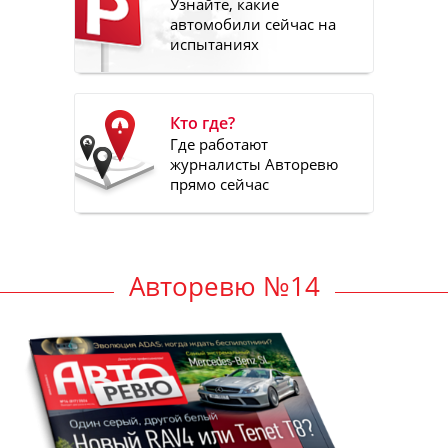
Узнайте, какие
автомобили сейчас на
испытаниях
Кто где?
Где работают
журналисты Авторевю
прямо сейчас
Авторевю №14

---

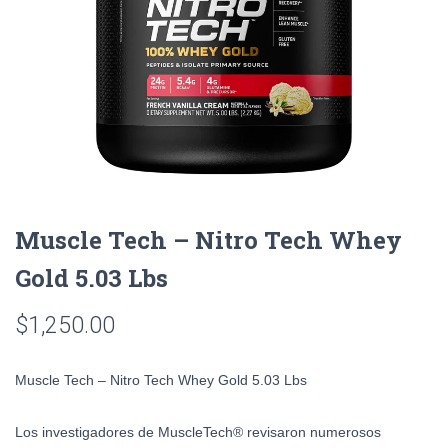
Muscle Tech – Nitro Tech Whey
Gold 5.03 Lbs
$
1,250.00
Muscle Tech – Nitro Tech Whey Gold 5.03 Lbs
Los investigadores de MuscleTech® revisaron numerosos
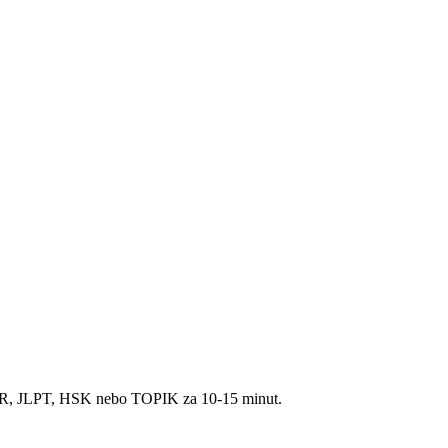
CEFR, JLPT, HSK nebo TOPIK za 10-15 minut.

* * *

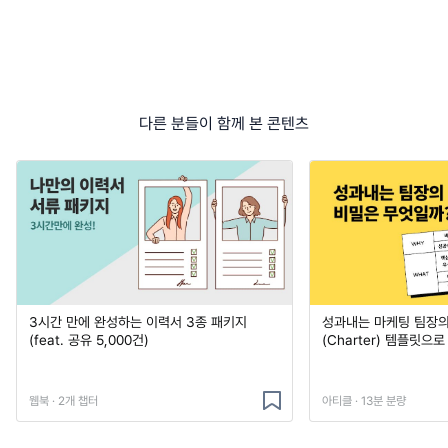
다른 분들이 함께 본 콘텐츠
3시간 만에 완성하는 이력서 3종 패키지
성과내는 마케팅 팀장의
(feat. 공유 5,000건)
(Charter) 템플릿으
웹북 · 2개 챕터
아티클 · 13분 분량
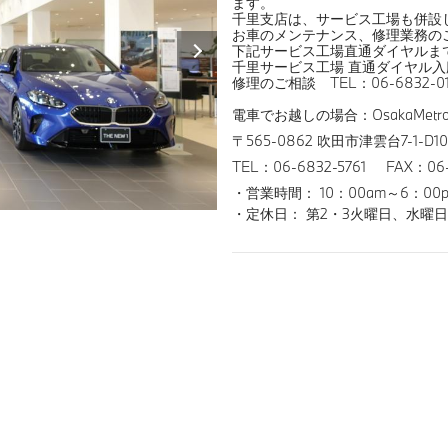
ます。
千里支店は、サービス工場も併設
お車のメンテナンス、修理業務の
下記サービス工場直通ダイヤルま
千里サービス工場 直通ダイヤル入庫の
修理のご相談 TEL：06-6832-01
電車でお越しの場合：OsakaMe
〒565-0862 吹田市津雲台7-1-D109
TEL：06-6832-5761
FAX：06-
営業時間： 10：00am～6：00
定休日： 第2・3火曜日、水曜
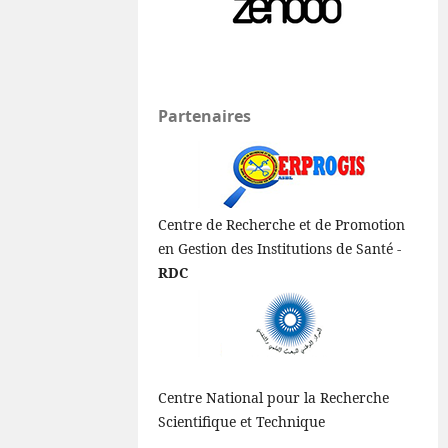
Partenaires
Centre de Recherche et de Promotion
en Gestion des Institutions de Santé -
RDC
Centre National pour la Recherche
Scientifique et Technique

* [Prompt]: With the pictures omitted, copy the entries above exactly from the line containing "Los investigadores de" through the line containing "CEFR, JLPT, HSK nebo TOPIK za 10-15 minut.", both lines included.

* [Output below]:
Los investigadores de MuscleTech® revisaron numerosos
CEFR, JLPT, HSK nebo TOPIK za 10-15 minut.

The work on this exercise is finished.